Segment Open

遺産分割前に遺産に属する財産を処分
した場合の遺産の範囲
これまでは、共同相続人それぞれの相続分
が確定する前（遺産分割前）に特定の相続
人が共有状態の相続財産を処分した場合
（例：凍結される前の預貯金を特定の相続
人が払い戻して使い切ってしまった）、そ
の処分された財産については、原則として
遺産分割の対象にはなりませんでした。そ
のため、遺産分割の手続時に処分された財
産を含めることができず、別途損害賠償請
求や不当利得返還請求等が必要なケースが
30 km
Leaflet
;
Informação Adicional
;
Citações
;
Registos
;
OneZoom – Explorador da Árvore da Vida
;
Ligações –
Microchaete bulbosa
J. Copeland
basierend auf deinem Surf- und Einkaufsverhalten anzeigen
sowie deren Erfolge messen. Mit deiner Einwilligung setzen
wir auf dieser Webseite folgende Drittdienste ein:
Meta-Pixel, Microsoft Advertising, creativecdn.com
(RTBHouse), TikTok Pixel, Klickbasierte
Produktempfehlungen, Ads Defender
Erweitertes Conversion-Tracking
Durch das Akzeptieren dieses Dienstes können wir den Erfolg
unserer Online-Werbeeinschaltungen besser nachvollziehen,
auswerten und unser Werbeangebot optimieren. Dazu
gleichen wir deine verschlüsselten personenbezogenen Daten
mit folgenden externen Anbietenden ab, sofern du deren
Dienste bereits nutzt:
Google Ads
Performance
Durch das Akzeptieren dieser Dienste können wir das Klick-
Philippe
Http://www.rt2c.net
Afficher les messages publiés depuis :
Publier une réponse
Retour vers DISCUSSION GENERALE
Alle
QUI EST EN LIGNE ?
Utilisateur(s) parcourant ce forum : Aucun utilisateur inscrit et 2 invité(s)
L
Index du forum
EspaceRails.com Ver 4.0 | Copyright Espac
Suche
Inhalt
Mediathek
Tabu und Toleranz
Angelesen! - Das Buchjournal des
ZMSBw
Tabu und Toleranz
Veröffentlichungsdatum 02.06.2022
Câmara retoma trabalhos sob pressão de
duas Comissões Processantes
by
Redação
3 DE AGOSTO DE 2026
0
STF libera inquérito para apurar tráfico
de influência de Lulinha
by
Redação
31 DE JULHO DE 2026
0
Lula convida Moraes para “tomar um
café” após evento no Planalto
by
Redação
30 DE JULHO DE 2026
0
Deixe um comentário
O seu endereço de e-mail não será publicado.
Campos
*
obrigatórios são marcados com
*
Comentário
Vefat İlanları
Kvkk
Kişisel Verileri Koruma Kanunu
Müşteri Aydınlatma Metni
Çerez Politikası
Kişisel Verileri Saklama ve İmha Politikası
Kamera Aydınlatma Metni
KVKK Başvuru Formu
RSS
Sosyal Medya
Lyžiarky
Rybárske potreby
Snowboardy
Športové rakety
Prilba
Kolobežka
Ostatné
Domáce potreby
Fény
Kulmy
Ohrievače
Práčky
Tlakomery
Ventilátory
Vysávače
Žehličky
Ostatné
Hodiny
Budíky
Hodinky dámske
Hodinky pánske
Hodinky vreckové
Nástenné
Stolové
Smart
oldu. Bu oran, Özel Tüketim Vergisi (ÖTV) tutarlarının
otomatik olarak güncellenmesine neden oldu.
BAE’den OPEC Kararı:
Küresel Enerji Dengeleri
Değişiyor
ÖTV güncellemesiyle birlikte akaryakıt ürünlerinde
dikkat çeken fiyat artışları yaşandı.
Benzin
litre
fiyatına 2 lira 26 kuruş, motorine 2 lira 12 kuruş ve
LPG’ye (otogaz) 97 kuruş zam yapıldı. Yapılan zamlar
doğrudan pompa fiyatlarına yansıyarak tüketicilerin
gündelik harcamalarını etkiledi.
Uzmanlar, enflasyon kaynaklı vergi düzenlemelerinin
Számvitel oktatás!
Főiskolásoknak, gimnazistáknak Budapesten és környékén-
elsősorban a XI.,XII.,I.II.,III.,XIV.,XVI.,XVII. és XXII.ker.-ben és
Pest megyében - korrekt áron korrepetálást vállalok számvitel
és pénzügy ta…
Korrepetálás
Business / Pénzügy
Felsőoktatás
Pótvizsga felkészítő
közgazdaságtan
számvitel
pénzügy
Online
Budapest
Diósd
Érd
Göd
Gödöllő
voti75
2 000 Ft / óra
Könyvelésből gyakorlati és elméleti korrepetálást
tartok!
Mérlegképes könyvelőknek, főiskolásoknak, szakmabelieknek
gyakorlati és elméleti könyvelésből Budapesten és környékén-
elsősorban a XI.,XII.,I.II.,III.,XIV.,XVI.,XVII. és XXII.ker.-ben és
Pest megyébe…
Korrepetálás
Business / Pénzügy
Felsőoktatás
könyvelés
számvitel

Segment Closed

*REQUIREMENT*. Nothing should appear in the output except the lines from the one with "KVKK Başvuru Formu" through the end of the records above, copied exactly.

*RESPONSE TO THE TASK*.
KVKK Başvuru Formu
RSS
Sosyal Medya
Lyžiarky
Rybárske potreby
Snowboardy
Športové rakety
Prilba
Kolobežka
Ostatné
Domáce potreby
Fény
Kulmy
Ohrievače
Práčky
Tlakomery
Ventilátory
Vysávače
Žehličky
Ostatné
Hodiny
Budíky
Hodinky dámske
Hodinky pánske
Hodinky vreckové
Nástenné
Stolové
Smart
oldu. Bu oran, Özel Tüketim Vergisi (ÖTV) tutarlarının
otomatik olarak güncellenmesine neden oldu.
BAE’den OPEC Kararı:
Küresel Enerji Dengeleri
Değişiyor
ÖTV güncellemesiyle birlikte akaryakıt ürünlerinde
dikkat çeken fiyat artışları yaşandı.
Benzin
litre
fiyatına 2 lira 26 kuruş, motorine 2 lira 12 kuruş ve
LPG’ye (otogaz) 97 kuruş zam yapıldı. Yapılan zamlar
doğrudan pompa fiyatlarına yansıyarak tüketicilerin
gündelik harcamalarını etkiledi.
Uzmanlar, enflasyon kaynaklı vergi düzenlemelerinin
Számvitel oktatás!
Főiskolásoknak, gimnazistáknak Budapesten és környékén-
elsősorban a XI.,XII.,I.II.,III.,XIV.,XVI.,XVII. és XXII.ker.-ben és
Pest megyében - korrekt áron korrepetálást vállalok számvitel
és pénzügy ta…
Korrepetálás
Business / Pénzügy
Felsőoktatás
Pótvizsga felkészítő
közgazdaságtan
számvitel
pénzügy
Online
Budapest
Diósd
Érd
Göd
Gödöllő
voti75
2 000 Ft / óra
Könyvelésből gyakorlati és elméleti korrepetálást
tartok!
Mérlegképes könyvelőknek, főiskolásoknak, szakmabelieknek
gyakorlati és elméleti könyvelésből Budapesten és környékén-
elsősorban a XI.,XII.,I.II.,III.,XIV.,XVI.,XVII. és XXII.ker.-ben és
Pest megyébe…
Korrepetálás
Business / Pénzügy
Felsőoktatás
könyvelés
számvitel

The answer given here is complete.